What are some effective strategies when it comes to readying your board for security? What gets the biggest response?

Especially with security, so many of the decisions that we make seem like obvious no-brainer decisions. But if you walk into a meeting assuming that everyone knows why we have to have multi-factor authentication (MFA), thinking it’s an obvious thing, that's how you end up getting push back. And that is something I've continued to learn. What seems simple and obvious to me might not be obvious to an engineering department that has 12 other competing priorities—the last thing they want to worry about is something that they think impedes their ability to log in, or get code out, or whatever the situation may be.

When it comes to educating senior leadership, I’ve learned that a key factor is the tone that we use—the curtailing and editing that we do. You have one presentation that’s like, “The teams all suck, they don't know what they're doing." Then you massage that into, "We have operational efficiency issues, etc.," which then gets translated to the board as, "We're handling that. We've got a program in place,” or, “We just hired a senior security person that'll solve those problems.” But that misses the original message, which was that things are actually a hot mess.

When asked for a board presentation in the past, I’ve purposely sent senior leadership the real hot mess that shows we have 250 endpoints that are gaping holes, for example. I always try to have that reality check and then message up: this is why we have these 250 endpoint issues here, this is why we need to upgrade them, or this is why we need to add these layers.

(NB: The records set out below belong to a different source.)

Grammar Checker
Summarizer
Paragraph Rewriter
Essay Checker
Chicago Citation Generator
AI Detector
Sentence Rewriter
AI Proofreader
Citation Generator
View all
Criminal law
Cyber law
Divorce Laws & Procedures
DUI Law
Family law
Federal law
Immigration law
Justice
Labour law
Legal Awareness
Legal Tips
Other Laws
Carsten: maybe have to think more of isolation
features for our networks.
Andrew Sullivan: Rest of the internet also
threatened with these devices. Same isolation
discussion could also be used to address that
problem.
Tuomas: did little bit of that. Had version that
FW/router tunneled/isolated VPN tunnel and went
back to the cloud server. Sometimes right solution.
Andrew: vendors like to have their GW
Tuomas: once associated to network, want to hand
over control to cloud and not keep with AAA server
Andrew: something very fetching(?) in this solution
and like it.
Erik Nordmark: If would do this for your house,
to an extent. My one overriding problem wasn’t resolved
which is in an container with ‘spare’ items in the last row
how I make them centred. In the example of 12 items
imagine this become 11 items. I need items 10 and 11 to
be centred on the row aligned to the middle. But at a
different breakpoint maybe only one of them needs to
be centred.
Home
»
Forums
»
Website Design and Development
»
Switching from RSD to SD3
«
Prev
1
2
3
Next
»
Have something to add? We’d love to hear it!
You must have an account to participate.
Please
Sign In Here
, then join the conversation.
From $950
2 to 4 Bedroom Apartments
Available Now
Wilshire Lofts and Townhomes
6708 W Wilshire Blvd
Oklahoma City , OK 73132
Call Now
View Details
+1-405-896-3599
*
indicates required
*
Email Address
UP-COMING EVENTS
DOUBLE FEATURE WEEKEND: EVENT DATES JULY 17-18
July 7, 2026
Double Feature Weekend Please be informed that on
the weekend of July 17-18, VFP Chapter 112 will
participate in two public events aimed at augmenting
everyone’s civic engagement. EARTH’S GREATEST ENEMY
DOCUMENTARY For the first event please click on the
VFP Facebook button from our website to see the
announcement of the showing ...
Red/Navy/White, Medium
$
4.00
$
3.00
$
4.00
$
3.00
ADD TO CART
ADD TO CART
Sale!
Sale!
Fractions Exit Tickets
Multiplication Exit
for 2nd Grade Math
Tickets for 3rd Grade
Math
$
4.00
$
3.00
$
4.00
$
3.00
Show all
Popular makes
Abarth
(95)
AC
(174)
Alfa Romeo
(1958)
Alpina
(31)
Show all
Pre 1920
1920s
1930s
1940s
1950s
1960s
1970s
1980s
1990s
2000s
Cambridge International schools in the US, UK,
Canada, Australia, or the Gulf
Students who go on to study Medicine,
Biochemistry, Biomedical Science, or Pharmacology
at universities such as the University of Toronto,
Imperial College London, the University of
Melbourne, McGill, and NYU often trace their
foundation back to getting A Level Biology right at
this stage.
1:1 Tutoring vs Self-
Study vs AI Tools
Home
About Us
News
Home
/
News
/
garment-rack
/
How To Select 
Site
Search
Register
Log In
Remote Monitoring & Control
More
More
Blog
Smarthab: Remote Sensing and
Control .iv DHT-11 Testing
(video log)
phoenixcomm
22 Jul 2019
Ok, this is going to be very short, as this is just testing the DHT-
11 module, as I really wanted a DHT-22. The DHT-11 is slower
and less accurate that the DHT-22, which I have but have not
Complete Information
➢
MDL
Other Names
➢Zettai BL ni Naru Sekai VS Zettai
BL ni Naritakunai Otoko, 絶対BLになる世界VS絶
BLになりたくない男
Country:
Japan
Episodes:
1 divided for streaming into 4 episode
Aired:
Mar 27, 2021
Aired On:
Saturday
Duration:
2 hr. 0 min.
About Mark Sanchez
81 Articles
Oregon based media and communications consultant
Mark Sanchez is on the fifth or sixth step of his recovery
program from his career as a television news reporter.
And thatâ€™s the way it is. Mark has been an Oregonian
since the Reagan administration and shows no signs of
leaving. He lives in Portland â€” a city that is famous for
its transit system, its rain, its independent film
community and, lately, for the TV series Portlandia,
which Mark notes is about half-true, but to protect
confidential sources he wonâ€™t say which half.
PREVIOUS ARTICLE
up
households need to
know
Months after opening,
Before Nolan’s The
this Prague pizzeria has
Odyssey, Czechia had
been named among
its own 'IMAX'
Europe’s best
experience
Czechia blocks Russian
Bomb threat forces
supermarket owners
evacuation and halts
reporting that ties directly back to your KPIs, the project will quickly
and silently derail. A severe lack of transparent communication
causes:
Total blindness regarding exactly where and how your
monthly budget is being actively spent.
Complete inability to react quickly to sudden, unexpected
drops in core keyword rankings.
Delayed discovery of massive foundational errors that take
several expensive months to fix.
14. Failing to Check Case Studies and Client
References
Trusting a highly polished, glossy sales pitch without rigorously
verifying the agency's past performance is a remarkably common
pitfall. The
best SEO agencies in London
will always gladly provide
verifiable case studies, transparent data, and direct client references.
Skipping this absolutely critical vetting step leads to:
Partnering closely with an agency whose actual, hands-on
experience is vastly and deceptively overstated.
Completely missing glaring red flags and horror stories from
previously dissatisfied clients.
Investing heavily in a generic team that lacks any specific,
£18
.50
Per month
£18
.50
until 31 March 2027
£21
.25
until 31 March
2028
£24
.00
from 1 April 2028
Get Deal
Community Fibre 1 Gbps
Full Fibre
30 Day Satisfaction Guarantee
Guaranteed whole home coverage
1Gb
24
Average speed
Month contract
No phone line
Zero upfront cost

That communication is vital to being human in discussion—not hyperbole, and not summarized to the nth degree.

I've seen things work in the bug bounty space; it helps to put a dollar value on a failure state that's actually created peacefully. You can build narratives around that. Having your code hacked by someone halfway across the planet hits an engineer differently from when the red team does it. So there are different point solutions that I've seen be really effective, but I do think that the broader issue is creating a language that interfaces between the security team, the board, and the rest of the business.